His directorial debut Loveratri is set against the backdrop of Gujarat and the onscreen couple’s love story unfolds over the span of the festival of Navratri.Filmed extensively in the British capital, the film is set to release in UK cinemas on 5th October 2018.
Abhiraj spoke to Sunny Malik during the recent London schedule of the film and opened up about how his directorial debut film came about…

You’ve had press on set in London and are interacting with the UK Media even before the film has wrapped up. That is very unusual for Hindi films…
Yes, that’s true and I’ve worked with plenty of directors and never seen them simultaneously shoot the film and promote it too. It’s something different and new. I’m actually enjoying this process. Normally, we talk about the filming aspect just before the release of the film. Right now, the memories are fresh and I’m able to share the experience as I go along.

You’ve assisted on films like Jab Tak Hai Jaan and FAN, which were filmed in London. Is that why you chose London as a filming location for Loveratri?
More than me choosing the location, the script demanded it. It required us to be in London. When I read the script and London came up, the first thing that came to my mind was filming for Jab Tak Hai Jaan with Yash Chopra in London and then FAN with Shah Rukh Khan. It became a lot more special for me to be filming here.

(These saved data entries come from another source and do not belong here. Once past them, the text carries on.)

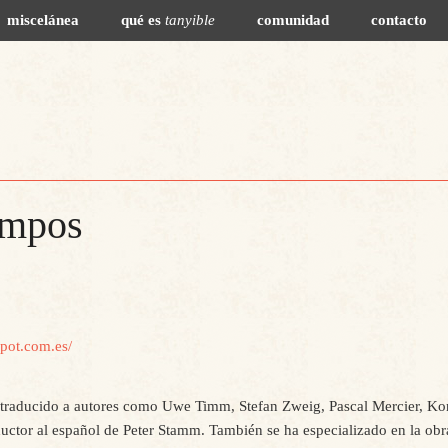
miscelánea
qué es
tanyible
comunidad
contacto
ampos
spot.com.es/
Ha traducido a autores como Uwe Timm, Stefan Zweig, Pascal Mercier, K
uctor al español de Peter Stamm. También se ha especializado en la ob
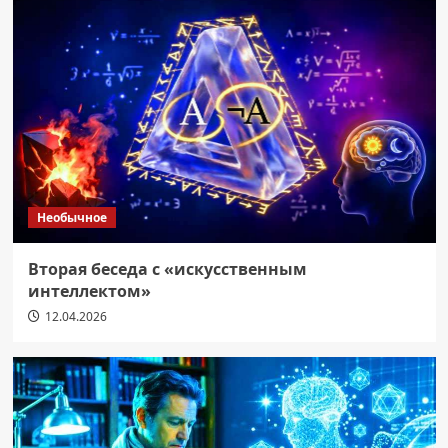
Необычное
Вторая беседа с «искусственным
интеллектом»
12.04.2026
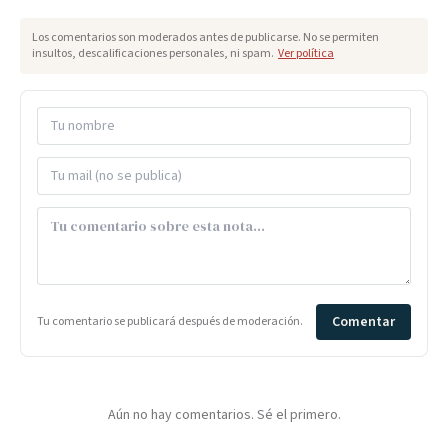
Los comentarios son moderados antes de publicarse. No se permiten
insultos, descalificaciones personales, ni spam.
Ver política
Comentar
Tu comentario se publicará después de moderación.
Aún no hay comentarios. Sé el primero.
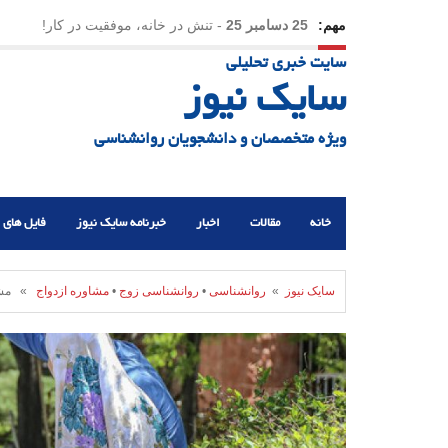
مهم:
23 دسامبر 25
-
چرا اراده می‌کنیم ولی شکست می‌خو
سایت خبری تحلیلی
21 دسامبر 25
-
یلدا؛ نماد تاب‌آوری اجتماعی در روزگا
سایک نیوز
ویژه متخصصان و دانشجویان روانشناسی
خانه
مقالات
اخبار
خبرنامه سایک نیوز
فایل های 
سایک نیوز
»
روانشناسی
•
روانشناسی زوج
•
مشاوره ازدواج
» مشاور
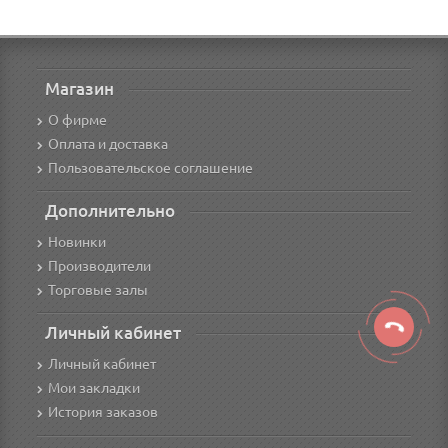
Магазин
О фирме
Оплата и доставка
Пользовательское соглашение
Дополнительно
Новинки
Производители
Торговые залы
Личный кабинет
Личный кабинет
Мои закладки
История заказов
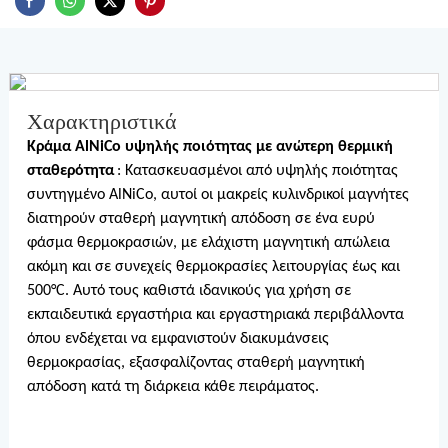
Χαρακτηριστικά
Κράμα AlNiCo υψηλής ποιότητας με ανώτερη θερμική
σταθερότητα
: Κατασκευασμένοι από υψηλής ποιότητας
συντηγμένο AlNiCo, αυτοί οι μακρείς κυλινδρικοί μαγνήτες
διατηρούν σταθερή μαγνητική απόδοση σε ένα ευρύ
φάσμα θερμοκρασιών, με ελάχιστη μαγνητική απώλεια
ακόμη και σε συνεχείς θερμοκρασίες λειτουργίας έως και
500°C. Αυτό τους καθιστά ιδανικούς για χρήση σε
εκπαιδευτικά εργαστήρια και εργαστηριακά περιβάλλοντα
όπου ενδέχεται να εμφανιστούν διακυμάνσεις
θερμοκρασίας, εξασφαλίζοντας σταθερή μαγνητική
απόδοση κατά τη διάρκεια κάθε πειράματος.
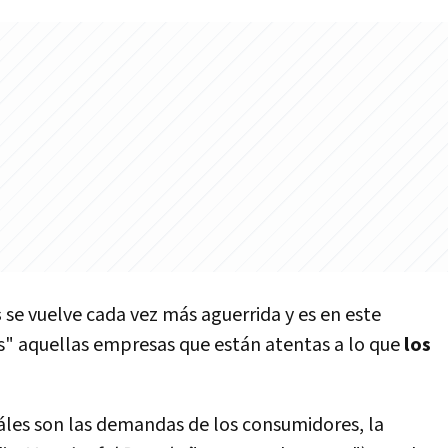
s
se vuelve cada vez más aguerrida y es en este
" aquellas empresas que están atentas a lo que
los
áles son las demandas de los consumidores, la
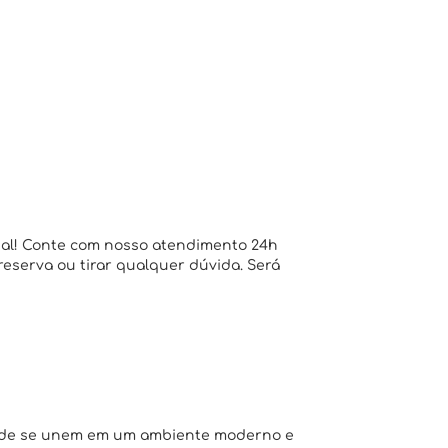
ial! Conte com nosso atendimento 24h
 reserva ou tirar qualquer dúvida. Será
dade se unem em um ambiente moderno e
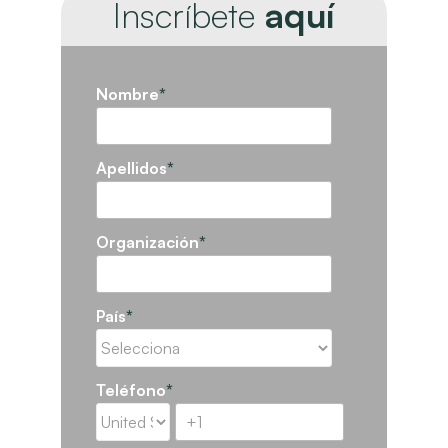
Inscríbete
aquí
Nombre
*
Apellidos
*
Organización
*
País
*
Teléfono
*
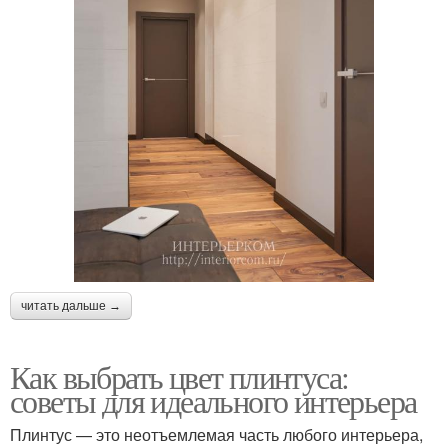
читать дальше →
Как выбрать цвет плинтуса:
советы для идеального интерьера
Плинтус — это неотъемлемая часть любого интерьера,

The most striking difference would’ve been that you were previously assisting on films which starred experienced actors. Did you feel that difference while directing Loveratri?
Not at all actually. I was very happy to start off my directorial debut with a new team and new actors. It has its own set of challenges and brings a certain level of freshness to the process. Everyone who is new, is creating a platform for themselves and all together make a solid base for that. It works for the better of the film.
 
What sort of challenging situations did you face so far during the making?
I would say working with multiple actors for one scene is always a bit challenging. Having four to five different actors in one scene is a task as you need to bring them all on the same page. But not just the actors, but also the crew behind the camera. That is a challenge but one that we have met with very well. I’ve come to a stage now where everyone who is on my set, knows what is required of them and what I want them to deliver.
Do you feel being an assistant director in the past gives you a better insight into doing that more efficiently? 
Definitely. While I was assisting on films, I would often contemplate whether to take a sabbatical and go to film school. I wasn’t sure whether I should or not. For me, Yash Raj Films was my film school. It’s a place extremely close to me and everything I know about movies is from there. From working with different actors, technicians and directors, I believe it was all preparing me for this day. 
 
Till the late 2000’s most Hindi films were in plain Hindi catering to a pan India audience. We then saw movies bring in regional characters and dialects. Your film has a lot of Gujarati elements. Why is that so important now?
The perception audiences had, for example of Delhi or Delhites, was very cliched and that’s what we saw in Hindi films. Then films like Band Baaja Baraat came in and brought out the true characters of what people in Delhi are like. We then saw that with Uttar Pradesh and other places as well. According to me, someone watching a Hindi film in the UK will really enjoy watching a film where characters are portrayed in the right way. Even audiences in Mumbai get intrigued watching characters on screen from other states. They like to see how they talk and interact. It just adds to a complete cinema experience. I think the more real the characters are, the better, as audiences are more likely to connect with them. 
Your leading actor Aayush Sharma bonded with you on the sets of Sultan. Did that bond help you directing him more productively? 
I first met Aayush on the sets of Sultan where I was the first assistant director and he was assisting me. Salman Khan had brought him on to get him a complete understanding of the movie making experience. We hit it off really well and just bonded. He is like a brother to me. The best thing about directing him is, if I have something on my mind about how a scene needs to be performed, he will understand it right away. Similarly, at times when he is not comfortable, I can just sense it as well. He doesn’t have to say it or show it, but I’ll just know.
 
How involved were you with the script as the production house Salman Khan Films was already developing the story before you came on board?
At the end of the Sultan schedule, I met with Naren Bhatt, the writer of Loveratri who had the script already. At that time, Salman Khan had spoken to me a few times about directing a film. I told him that I’m meeting this writer who has a script. We then approached Aayush. Simultaneously, Salman Khan Films was attempting to secure a good script to launch Aayush but Salman Khan liked our script and so did Aayush. My mother’s family hails from Ahmedabad which is why I know a lot about Gujarat. I was able to contribute a lot to the script in that aspect. 
 
You then cast Warina Hussain, also a newcomer, for the film. Why not an established face to have a bigger impact?
Once you see the film, you’ll know why we needed a fresh face. Also, we didn’t want audiences to have any preconceived notions about the female actor in the film. 
 
Loveratri is produced by Salman Khan Films and releases in UK cinemas on 5th October 2018.